A bare number is the expected answer: the count of lines in the data holding "this".

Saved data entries
━━━━━━━━
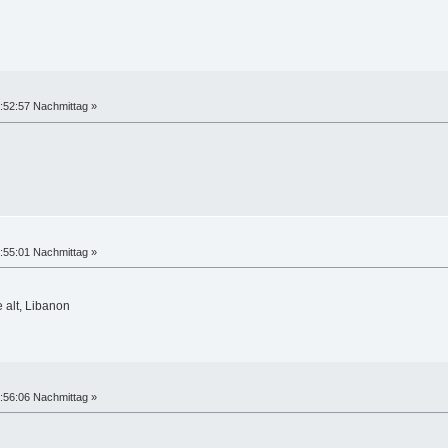
:52:57 Nachmittag »
:55:01 Nachmittag »
 alt, Libanon
:56:06 Nachmittag »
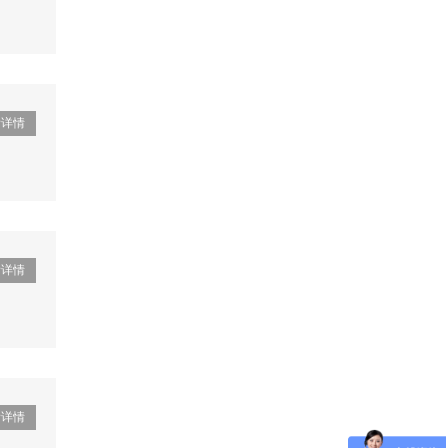
看详情
看详情
看详情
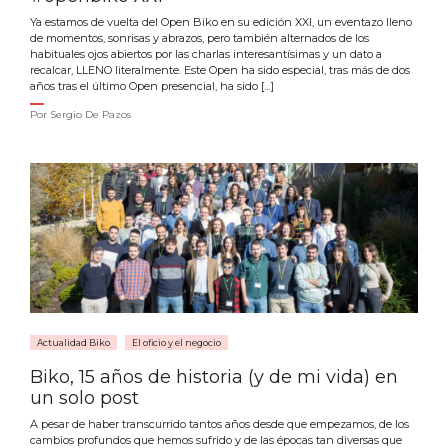
Ya estamos de vuelta del Open Biko en su edición XXI, un eventazo lleno
de momentos, sonrisas y abrazos, pero también alternados de los
habituales ojos abiertos por las charlas interesantísimas y un dato a
recalcar, LLENO literalmente. Este Open ha sido especial, tras más de dos
años tras el último Open presencial, ha sido […]
Por
Sergio De Pazos
Actualidad Biko
El oficio y el negocio
Biko, 15 años de historia (y de mi vida) en
un solo post
A pesar de haber transcurrido tantos años desde que empezamos, de los
cambios profundos que hemos sufrido y de las épocas tan diversas que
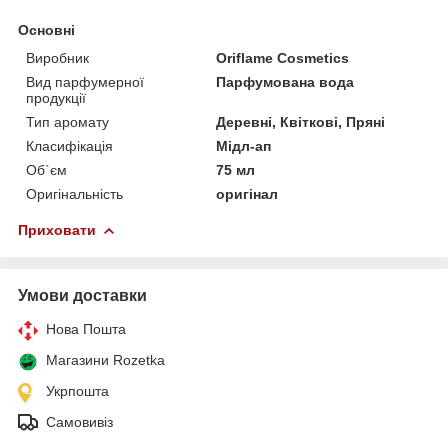
Основні
Виробник
Oriflame Cosmetics
Вид парфумерної
Парфумована вода
продукції
Тип аромату
Деревні, Квіткові, Пряні
Класифікація
Мідл-ап
Об`єм
75 мл
Оригінальність
оригінал
Приховати
Умови доставки
Нова Пошта
Магазини Rozetka
Укрпошта
Самовивіз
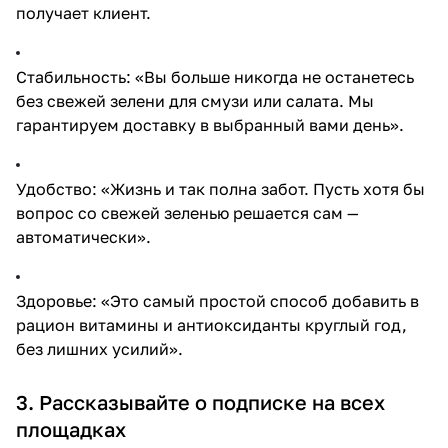
получает клиент.
Стабильность: «Вы больше никогда не останетесь
без свежей зелени для смузи или салата. Мы
гарантируем доставку в выбранный вами день».
Удобство: «Жизнь и так полна забот. Пусть хотя бы
вопрос со свежей зеленью решается сам —
автоматически».
Здоровье: «Это самый простой способ добавить в
рацион витамины и антиоксиданты круглый год,
без лишних усилий».
3. Рассказывайте о подписке на всех
площадках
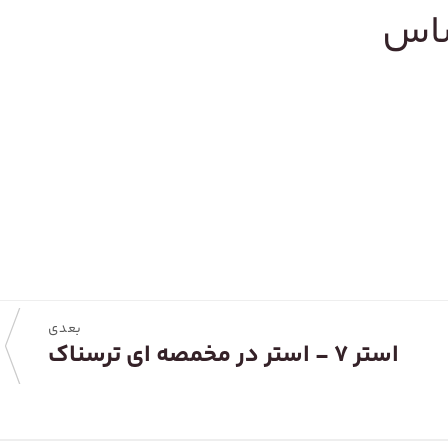
ساس
بعدی
استر ۷ - استر در مخمصه ای ترسناک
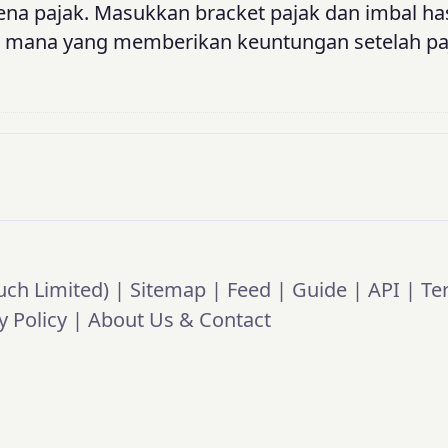
ena pajak. Masukkan bracket pajak dan imbal has
si mana yang memberikan keuntungan setelah pa
ch Limited) |
Sitemap
|
Feed
|
Guide
|
API
|
Te
y Policy
|
About Us & Contact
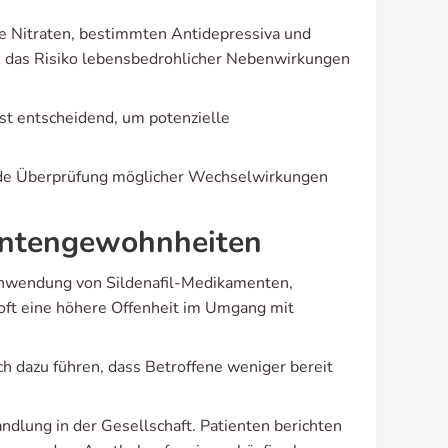
 Nitraten, bestimmten Antidepressiva und
 das Risiko lebensbedrohlicher Nebenwirkungen
st entscheidend, um potenzielle
ende Überprüfung möglicher Wechselwirkungen
entengewohnheiten
 Anwendung von Sildenafil-Medikamenten,
 oft eine höhere Offenheit im Umgang mit
h dazu führen, dass Betroffene weniger bereit
dlung in der Gesellschaft. Patienten berichten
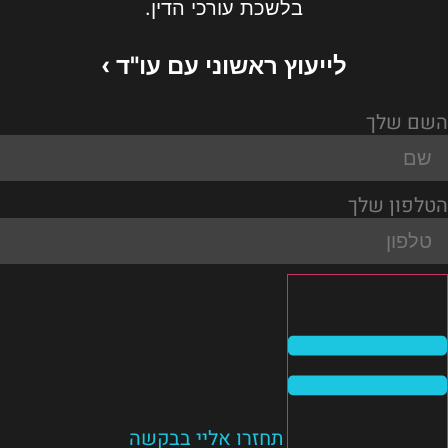
בלשכת עורכי הדין.
לייעוץ ראשוני עם עו"ד ›
השם שלך
הטלפון שלך
תחזרו אליי בבקשה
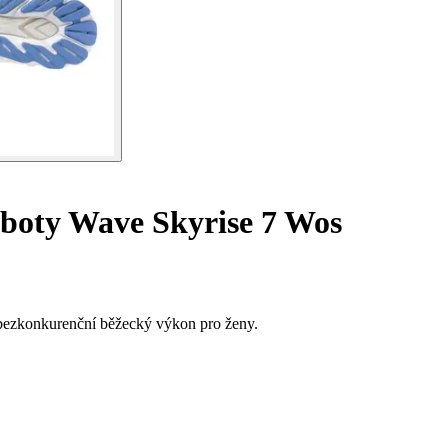
boty Wave Skyrise 7 Wos
 bezkonkurenční běžecký výkon pro ženy.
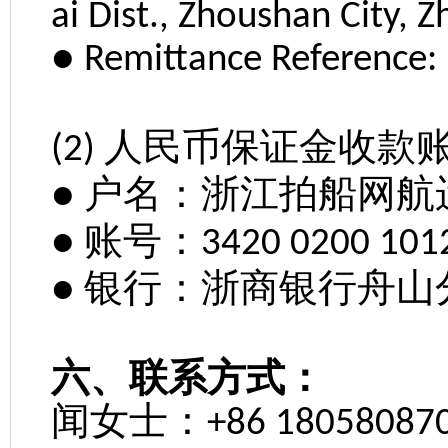
ai Dist., Zhoushan City, Z
● Remittance Reference
人民币保证金收款
(2)
户名：浙江拍船网航
●
账号：
●
3420 0200 101
银行：浙商银行舟山
●
六、联系方式：
闻女士：
+86 180580870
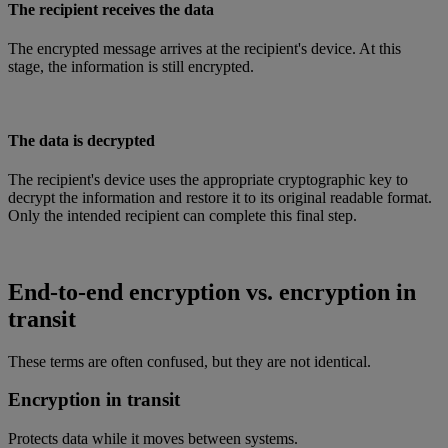
The recipient receives the data
The encrypted message arrives at the recipient's device. At this
stage, the information is still encrypted.
The data is decrypted
The recipient's device uses the appropriate cryptographic key to
decrypt the information and restore it to its original readable format.
Only the intended recipient can complete this final step.
End-to-end encryption vs. encryption in
transit
These terms are often confused, but they are not identical.
Encryption in transit
Protects data while it moves between systems.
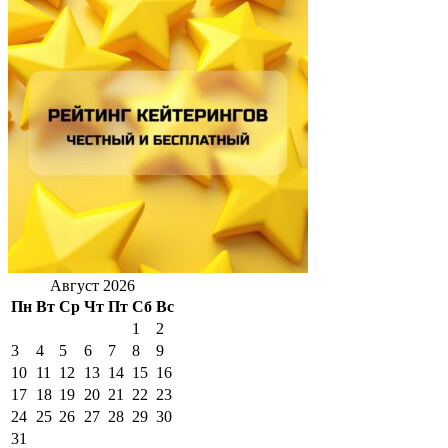
Август 2026
Пн
Вт
Ср
Чт
Пт
Сб
Вс
1
2
3
4
5
6
7
8
9
10
11
12
13
14
15
16
17
18
19
20
21
22
23
24
25
26
27
28
29
30
31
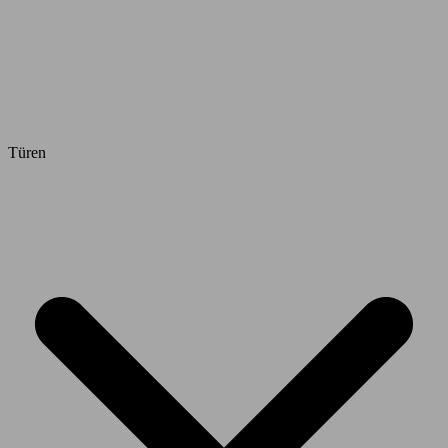
Türen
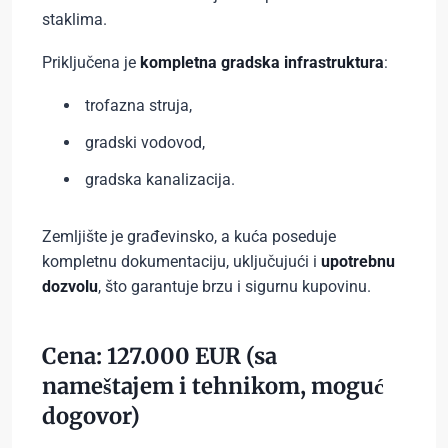
staklima.
Priključena je
kompletna gradska infrastruktura
:
trofazna struja,
gradski vodovod,
gradska kanalizacija.
Zemljište je građevinsko, a kuća poseduje
kompletnu dokumentaciju, uključujući i
upotrebnu
dozvolu
, što garantuje brzu i sigurnu kupovinu.
Cena: 127.000 EUR (sa
nameštajem i tehnikom, moguć
dogovor)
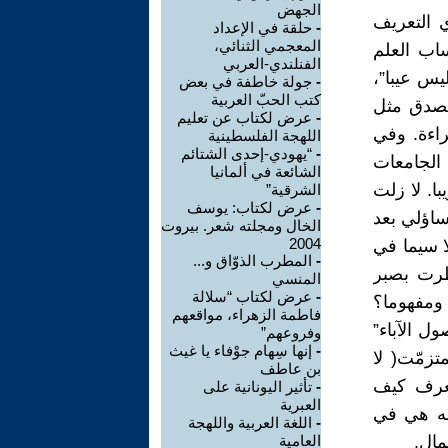
الجهض
ي التعريف
-
حلقة في الإعداد
المعجمي الثنائي،
ساب العلم
الفنلندي-العربي
يس عيبا”،
-
جولة خاطفة في بعض
كتب الحبّ العربية
وتصدق مثل
-
عرض لكتاب عن تعليم
اءة. وفي
اللهجة الفلسطينية
-
“يهودي-إحدى الشتائم
 الجامعات
الشائعة في ألمانيا
ا. لا زلت
الشرقية”
-
عرض لكتاب: يوسف
ساؤلي بعد
الخال ومجلته شعر. بيروت
2004
 سيما في
-
المطرب الذوّاق و...
ظرت بصبر
المنسي
-
عرض لكتاب “سلالة
ومفهوما؟
فاطمة الزهراء، مواقعهم
ل الآباء”
وفروعهم”
-
إنها سِهام جوْفاء يا غيث
تزمّت( لا
بن عاطف
 نعرف كيف
-
تأثير اليونانية على
العبرية
له هي في
-
اللغة العربية واللهجة
مال.
العامية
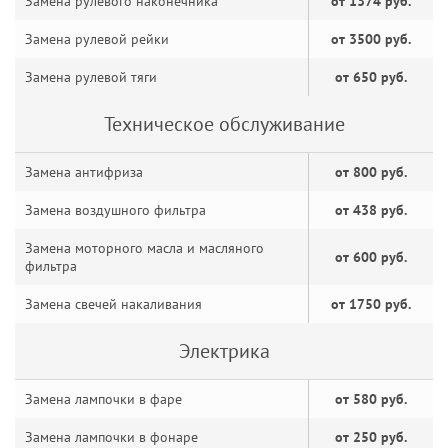
Замена рулевого наконечника
от 1374 руб.
Замена рулевой рейки
от 3500 руб.
Замена рулевой тяги
от 650 руб.
Техническое обслуживание
Замена антифриза
от 800 руб.
Замена воздушного фильтра
от 438 руб.
Замена моторного масла и масляного
от 600 руб.
фильтра
Замена свечей накаливания
от 1750 руб.
Электрика
Замена лампочки в фаре
от 580 руб.
Замена лампочки в фонаре
от 250 руб.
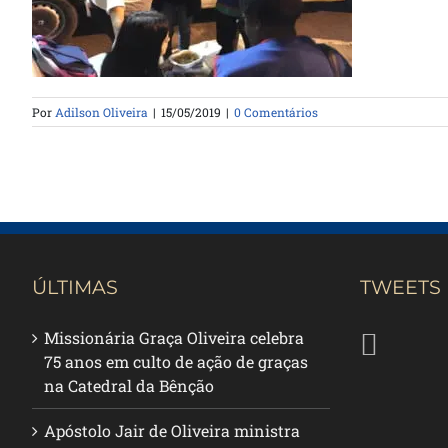
Por
Adilson Oliveira
|
15/05/2019
|
0 Comentários
ÚLTIMAS
TWEETS
Missionária Graça Oliveira celebra
75 anos em culto de ação de graças
na Catedral da Bênção
Apóstolo Jair de Oliveira ministra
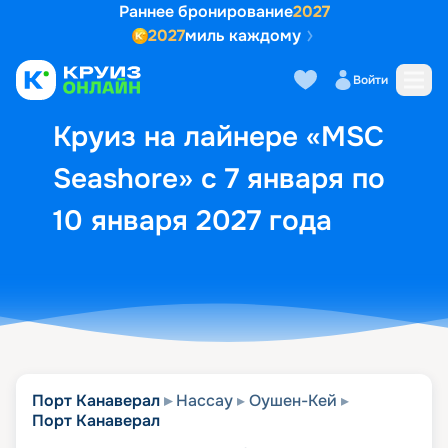
Раннее бронирование
2027
2027
миль каждому
Описание
Выбор кают
Маршрут и экск
Войти
Круиз на лайнере «MSC
Seashore» с 7 января по
10 января 2027 года
Порт Канаверал
Нассау
Оушен-Кей
Порт Канаверал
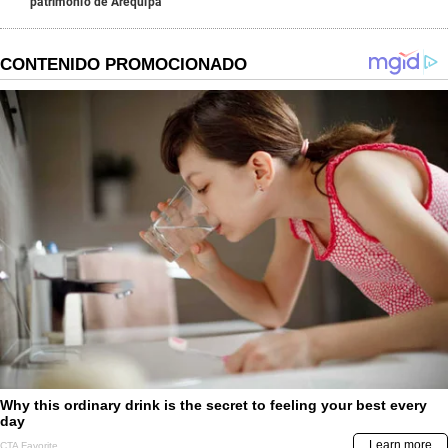
patrimonio de Arequipa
━━━━━━━━
=== Response below ===
2